Since 1971, mantle plumes have been envisioned as thin, vertical pipes of hot rock rising from the core-mantle boundary to feed volcanic hotspots like Réunion and Kerguelen. But imaging these conduits has proved frustratingly difficult because most lie beneath uninstrumented oceans. Using seismic waves that extensively sample the deepest mantle, we reveal that Indo-African upwellings are not simple vertical pipes but rather arranged in a tree-like structure: a central trunk below approximately 1,500 km depth with three tilting branches extending outward and upward toward different hotspots. This figure traces the evolution of plume geometry concepts, from Morgan's original thin conduits to our new tree-like model. We propose that each branch represents an alignment of rising blobs that detached in staggered sequence from a low-velocity corridor at the core-mantle boundary, like beads on a tilted string, each spawning a classical plume-head and tail upon reaching the viscosity contrast between lower and upper mantle.
Abstract
Mantle plumes were conceived as thin, vertical conduits in which buoyant, hot rock from the lowermost mantle rises to Earth’s surface, manifesting as hotspot-type volcanism far from plate boundaries. Spatially correlated with hotspots are two vast provinces of slow seismic wave propagation in the lowermost mantle, probably representing the heat reservoirs that feed plumes. Imaging plume conduits has proved difficult because most are located beneath the non-instrumented oceans, and they may be thin.
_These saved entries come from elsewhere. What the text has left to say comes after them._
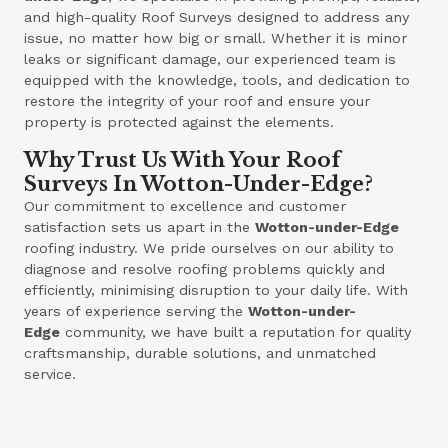
and high-quality Roof Surveys designed to address any
issue, no matter how big or small. Whether it is minor
leaks or significant damage, our experienced team is
equipped with the knowledge, tools, and dedication to
restore the integrity of your roof and ensure your
property is protected against the elements.
Why Trust Us With Your Roof
Surveys In Wotton-Under-Edge?
Our commitment to excellence and customer
satisfaction sets us apart in the
Wotton-under-Edge
roofing industry. We pride ourselves on our ability to
diagnose and resolve roofing problems quickly and
efficiently, minimising disruption to your daily life. With
years of experience serving the
Wotton-under-
Edge
community, we have built a reputation for quality
craftsmanship, durable solutions, and unmatched
service.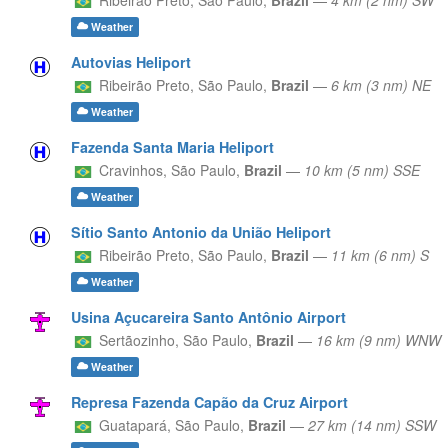
Weather
Autovias Heliport
Ribeirão Preto,
São Paulo,
Brazil
—
6 km (3 nm) NE
Weather
Fazenda Santa Maria Heliport
Cravinhos,
São Paulo,
Brazil
—
10 km (5 nm) SSE
Weather
Sítio Santo Antonio da União Heliport
Ribeirão Preto,
São Paulo,
Brazil
—
11 km (6 nm) S
Weather
Usina Açucareira Santo Antônio Airport
Sertãozinho,
São Paulo,
Brazil
—
16 km (9 nm) WNW
Weather
Represa Fazenda Capão da Cruz Airport
Guatapará,
São Paulo,
Brazil
—
27 km (14 nm) SSW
Here we combine new seismological datasets to resolve mantle upwelling across all depths and length scales, centred on Africa and the Indian and Southern oceans. Using seismic waves that sample the deepest mantle extensively, we show that mantle upwellings are arranged in a tree-like structure. From a central, compact trunk below ~1,500 km depth, three branches tilt outwards and up towards various Indo-Austral hotspots. We propose that each tilting branch represents an alignment of vertically rising blobs or proto-plumes, which detached in a linear staggered sequence from their underlying low-velocity corridor at the core–mantle boundary. Once a blob reaches the viscosity discontinuity between lower and upper mantle, it spawns a ‘classical’ plume-head/plume-tail sequence.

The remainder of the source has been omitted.